10/10/2007 - 12:49  

O presidente do Fórum Nacional de Secretários de Habitação, Carlos Eduardo Xavier Marun, criticou há pouco a falta de uma legislação que impeça a valorização do preço da terra urbana, que hoje é regulado pelo mercado. "O mercado é excludente. Não é possível resolver a questão da terra com uma solução de mercado", afirmou, durante a 8ª Conferência das Cidades, promovida pela Comissão de Desenvolvimento Urbano.

Como exemplo de supervalorização, Marun afirmou que, em Campo Grande (MS), o preço da terra urbana subiu 400% nos últimos dez anos, enquanto a inflação no mesmo período foi de 100%. Para ele, uma forma de reverter essa situação seria a implementação do Estatuto da Cidade. Ainda segundo o presidente, para zerar o déficit habitacional do Brasil em 30 anos, seria preciso construir 700 mil casas por ano.

Habitação social
Durante a conferência, a professora Raquel Rolnik, da PUC de Campinas, também defendeu a implementação do Estatuto da Cidade para evitar problemas como a supervalorização da terra urbana.

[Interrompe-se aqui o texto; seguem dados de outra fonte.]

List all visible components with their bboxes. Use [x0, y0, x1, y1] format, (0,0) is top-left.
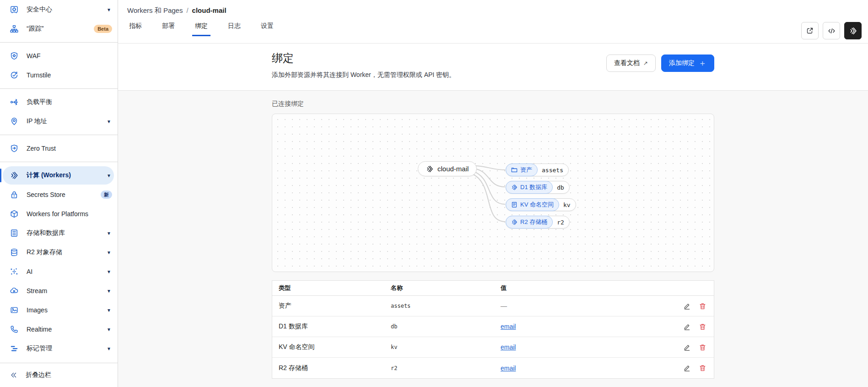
binding-type-cell: 资产: [272, 302, 384, 310]
add-binding-button[interactable]: 添加绑定 ＋: [661, 55, 714, 72]
chevron-down-icon: ▼: [107, 7, 111, 12]
binding-node-assets[interactable]: 资产 assets: [506, 164, 569, 176]
sidebar-item-label: 计算 (Workers): [27, 171, 98, 180]
sidebar-item-secrets-store[interactable]: Secrets Store 新: [0, 185, 118, 204]
sidebar-item-label: Secrets Store: [27, 191, 95, 198]
sidebar-item-realtime[interactable]: Realtime ▼: [0, 320, 118, 339]
column-header-name: 名称: [384, 284, 494, 292]
sidebar-divider: [0, 162, 118, 162]
chevron-down-icon: ▼: [107, 346, 111, 351]
binding-type-label: D1 数据库: [520, 183, 547, 191]
sidebar-item-security-center[interactable]: 安全中心 ▼: [0, 0, 118, 19]
sidebar-item-zero-trust[interactable]: Zero Trust: [0, 139, 118, 158]
sidebar-item-turnstile[interactable]: Turnstile: [0, 65, 118, 85]
worker-node-cloud-mail[interactable]: cloud-mail: [418, 161, 477, 176]
binding-value-cell: —: [494, 302, 672, 310]
collapse-sidebar-button[interactable]: 折叠边栏: [0, 363, 118, 387]
binding-node-r2[interactable]: R2 存储桶 r2: [506, 216, 570, 229]
binding-type-label: R2 存储桶: [520, 218, 547, 226]
sidebar-nav-list: 安全中心 ▼ “跟踪” Beta WAF Turnstile: [0, 0, 118, 363]
sidebar-item-label: 安全中心: [27, 5, 98, 14]
bindings-diagram: cloud-mail 资产 assets: [272, 114, 714, 272]
page-header: Workers 和 Pages / cloud-mail 指标 部署 绑定 日志…: [118, 0, 868, 44]
sidebar-item-ai[interactable]: AI ▼: [0, 262, 118, 281]
edit-icon[interactable]: [684, 323, 690, 330]
sidebar-footer: 折叠边栏: [0, 363, 118, 387]
workers-playground-button[interactable]: [844, 22, 862, 39]
table-row: D1 数据库 db email: [272, 316, 714, 337]
tab-deployments[interactable]: 部署: [160, 22, 177, 36]
folder-icon: [511, 167, 518, 173]
add-binding-label: 添加绑定: [669, 59, 695, 67]
d1-diamond-icon: [511, 184, 518, 191]
worker-node-label: cloud-mail: [437, 165, 469, 173]
delete-icon[interactable]: [699, 365, 706, 371]
chevron-down-icon: ▼: [107, 308, 111, 313]
edit-icon[interactable]: [684, 303, 690, 310]
binding-value-link[interactable]: email: [501, 343, 516, 351]
sidebar-item-trace[interactable]: “跟踪” Beta: [0, 19, 118, 38]
image-icon: [10, 306, 18, 314]
tab-metrics[interactable]: 指标: [127, 22, 144, 36]
binding-name-cell: kv: [384, 344, 494, 350]
sidebar-item-tag-management[interactable]: 标记管理 ▼: [0, 339, 118, 358]
binding-node-db[interactable]: D1 数据库 db: [506, 181, 570, 194]
delete-icon[interactable]: [699, 344, 706, 351]
sidebar-item-label: Stream: [27, 287, 98, 294]
sidebar-item-stream[interactable]: Stream ▼: [0, 281, 118, 300]
bindings-table: 类型 名称 值 资产 assets —: [272, 280, 714, 379]
tab-bindings[interactable]: 绑定: [193, 22, 210, 36]
sidebar: 安全中心 ▼ “跟踪” Beta WAF Turnstile: [0, 0, 118, 387]
edit-icon[interactable]: [684, 344, 690, 351]
selected-item-accent-bar: [0, 169, 1, 182]
page-description: 添加外部资源并将其连接到 Worker，无需管理权限或 API 密钥。: [272, 71, 455, 79]
page-head-buttons: 查看文档 ↗ 添加绑定 ＋: [606, 55, 714, 72]
binding-name-cell: r2: [384, 365, 494, 371]
sidebar-item-label: Realtime: [27, 326, 98, 333]
chevron-down-icon: ▼: [107, 269, 111, 274]
tab-settings[interactable]: 设置: [259, 22, 275, 36]
sidebar-item-ip-addresses[interactable]: IP 地址 ▼: [0, 112, 118, 131]
binding-node-kv[interactable]: KV 命名空间 kv: [506, 198, 576, 211]
tab-logs[interactable]: 日志: [226, 22, 243, 36]
sidebar-item-label: Workers for Platforms: [27, 210, 112, 218]
ip-pin-icon: [10, 117, 18, 125]
page-title-block: 绑定 添加外部资源并将其连接到 Worker，无需管理权限或 API 密钥。: [272, 51, 455, 79]
chevron-down-icon: ▼: [107, 119, 111, 124]
view-docs-button[interactable]: 查看文档 ↗: [606, 55, 656, 72]
binding-value-link[interactable]: email: [501, 365, 516, 372]
sidebar-item-label: AI: [27, 268, 98, 275]
external-link-icon: [806, 27, 814, 34]
code-editor-button[interactable]: [823, 22, 840, 39]
server-stack-icon: [10, 229, 18, 237]
code-icon: [828, 27, 836, 35]
sidebar-item-load-balancing[interactable]: 负载平衡: [0, 93, 118, 112]
main-area: Workers 和 Pages / cloud-mail 指标 部署 绑定 日志…: [118, 0, 868, 387]
binding-value-link[interactable]: email: [501, 323, 516, 330]
sidebar-item-label: IP 地址: [27, 117, 98, 125]
new-badge: 新: [101, 191, 112, 199]
chevron-down-icon: ▼: [107, 289, 111, 294]
breadcrumb-workers-pages-link[interactable]: Workers 和 Pages: [127, 6, 183, 15]
delete-icon[interactable]: [699, 323, 706, 330]
sidebar-item-r2-object-storage[interactable]: R2 对象存储 ▼: [0, 243, 118, 262]
r2-diamond-icon: [511, 219, 518, 225]
sidebar-item-label: “跟踪”: [27, 25, 88, 33]
column-header-type: 类型: [272, 284, 384, 292]
header-action-buttons: [801, 22, 862, 39]
sidebar-item-label: Turnstile: [27, 71, 112, 79]
tab-bar: 指标 部署 绑定 日志 设置: [127, 22, 868, 36]
sidebar-item-compute-workers[interactable]: 计算 (Workers) ▼: [0, 166, 118, 185]
sidebar-item-waf[interactable]: WAF: [0, 46, 118, 65]
sidebar-divider: [0, 135, 118, 135]
delete-icon[interactable]: [699, 303, 706, 310]
open-external-button[interactable]: [801, 22, 819, 39]
column-header-value: 值: [494, 284, 672, 292]
sidebar-item-images[interactable]: Images ▼: [0, 300, 118, 320]
edit-icon[interactable]: [684, 365, 690, 371]
sidebar-item-storage-databases[interactable]: 存储和数据库 ▼: [0, 223, 118, 243]
sidebar-item-workers-for-platforms[interactable]: Workers for Platforms: [0, 204, 118, 223]
page-head-section: 绑定 添加外部资源并将其连接到 Worker，无需管理权限或 API 密钥。 查…: [118, 44, 868, 91]
connected-bindings-label: 已连接绑定: [272, 100, 714, 108]
breadcrumb: Workers 和 Pages / cloud-mail: [127, 6, 868, 15]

A professora afirmou ainda que países da Europa só resolveram seus problemas urbanos a partir da criação de quotas para habitação de interesse social. Ou seja, tornou-se obrigatória, em qualquer parcelamento novo, a separação de uma área para construção de habitação de interesse social.

Por fim, Raquel Rolnik pediu a aprovação do Projeto de Lei 20/07, do deputado Fernando Chucre (PSDB-SP), que altera as regras para abertura de loteamentos urbanos e prevê medidas para regularização de loteamentos irregulares.

Os debates foram interrompidos há pouco e serão retomados às 14 horas, no auditório Nereu Ramos.